Sunday Blog 7 – 10th October 2021

If I remember correctly, I saw Michael Robotham speak at the Margaret River Writers’ Festival a few years ago – or perhaps the Perth Writer’s Festival. My memory is notoriously unreliable. For me, there’s nothing I like more than a Writers’ Festival where you can buy all sorts of books you may never get to read with a conscience as clear as rainwater. Because, supporting the arts, right? Plus once you have heard someone speak live, it would be churlish not to buy their novel. Then, you might get a chance to have a chat with the author as they scrawl your name and move to the next keen reader.

Michael Robotham seemed like such a personable man and spoke at some length of that moment in 2002 when his manuscript of his first novel The Suspect set off a bidding war, and how the resulting contract changed his life. He was also very candid about how he hadn’t fully looked at the fine print of this life-changing contract, which asked him to produce books in the same genre as The Suspect. His Great Australian Novel – a literary fiction unfinished potential masterpiece – has had to continue languishing in his bottom drawer. He was very self-deprecating about His Great Australian Novel but it got me thinking.

I am still a very long way away from any kind of publishing contract, with or without a bidding war.

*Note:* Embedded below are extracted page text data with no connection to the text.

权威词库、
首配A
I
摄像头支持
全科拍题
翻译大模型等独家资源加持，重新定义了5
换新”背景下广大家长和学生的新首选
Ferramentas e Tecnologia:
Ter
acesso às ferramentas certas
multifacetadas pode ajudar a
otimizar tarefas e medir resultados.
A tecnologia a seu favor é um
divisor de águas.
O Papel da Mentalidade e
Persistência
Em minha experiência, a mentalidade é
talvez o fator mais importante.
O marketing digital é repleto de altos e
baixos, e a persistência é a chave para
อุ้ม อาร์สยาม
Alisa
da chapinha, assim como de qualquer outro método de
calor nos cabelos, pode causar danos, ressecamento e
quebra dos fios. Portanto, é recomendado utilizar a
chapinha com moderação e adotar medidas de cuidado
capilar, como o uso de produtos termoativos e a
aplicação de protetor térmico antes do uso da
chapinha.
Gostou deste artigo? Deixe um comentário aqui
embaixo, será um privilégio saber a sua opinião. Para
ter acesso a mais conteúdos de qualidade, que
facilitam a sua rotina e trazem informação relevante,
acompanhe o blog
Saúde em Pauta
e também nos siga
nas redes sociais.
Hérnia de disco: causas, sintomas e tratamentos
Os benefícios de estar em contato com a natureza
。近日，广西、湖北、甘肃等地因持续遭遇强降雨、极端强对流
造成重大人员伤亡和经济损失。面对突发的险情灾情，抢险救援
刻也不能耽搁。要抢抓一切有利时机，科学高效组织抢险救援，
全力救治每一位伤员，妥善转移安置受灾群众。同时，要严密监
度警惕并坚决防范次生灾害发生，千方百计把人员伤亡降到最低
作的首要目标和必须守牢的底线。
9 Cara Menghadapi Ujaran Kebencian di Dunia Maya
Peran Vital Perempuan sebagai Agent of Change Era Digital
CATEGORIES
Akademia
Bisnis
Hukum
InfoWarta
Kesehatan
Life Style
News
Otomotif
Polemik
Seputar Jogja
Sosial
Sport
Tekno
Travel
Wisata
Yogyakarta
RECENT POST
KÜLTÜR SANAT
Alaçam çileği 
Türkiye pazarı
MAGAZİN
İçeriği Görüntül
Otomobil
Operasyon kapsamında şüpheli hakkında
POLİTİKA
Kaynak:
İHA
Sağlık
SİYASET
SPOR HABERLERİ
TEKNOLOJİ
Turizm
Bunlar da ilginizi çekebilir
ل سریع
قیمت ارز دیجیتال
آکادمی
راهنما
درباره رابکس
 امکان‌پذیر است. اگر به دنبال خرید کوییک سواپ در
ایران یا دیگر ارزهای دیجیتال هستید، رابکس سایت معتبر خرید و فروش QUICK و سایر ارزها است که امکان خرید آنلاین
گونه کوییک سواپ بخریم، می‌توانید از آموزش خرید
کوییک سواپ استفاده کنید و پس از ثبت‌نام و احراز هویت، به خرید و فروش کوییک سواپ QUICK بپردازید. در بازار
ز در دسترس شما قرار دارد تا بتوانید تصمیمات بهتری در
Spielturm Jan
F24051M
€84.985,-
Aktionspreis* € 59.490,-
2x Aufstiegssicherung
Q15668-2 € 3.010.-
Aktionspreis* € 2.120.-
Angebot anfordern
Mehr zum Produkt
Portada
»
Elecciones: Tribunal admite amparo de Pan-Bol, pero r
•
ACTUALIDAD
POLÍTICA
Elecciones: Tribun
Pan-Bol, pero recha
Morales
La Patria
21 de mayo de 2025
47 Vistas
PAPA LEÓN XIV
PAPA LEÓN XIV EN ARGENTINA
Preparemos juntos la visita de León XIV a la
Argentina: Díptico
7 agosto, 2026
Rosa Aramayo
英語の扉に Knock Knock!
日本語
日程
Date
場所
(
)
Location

But when I find myself in the position of signing a publishing contract, I will be very careful not to sign away my creative licence to try – and possibly fail – at a number of different genres.

I happened to find Michael at the signing desk during a lull when he had enough time for me to very quickly outline my current situation of working almost full time and squeezing in writing on the weekends. He picked up his pen and with a flourish exhorted me to keep finding time to write. It just seemed so kind.

This is just one of the many instances I encounter in the writer’s world – just how generous and encouraging writers are to writers.

I keep this on my desk. I keep finding time to write.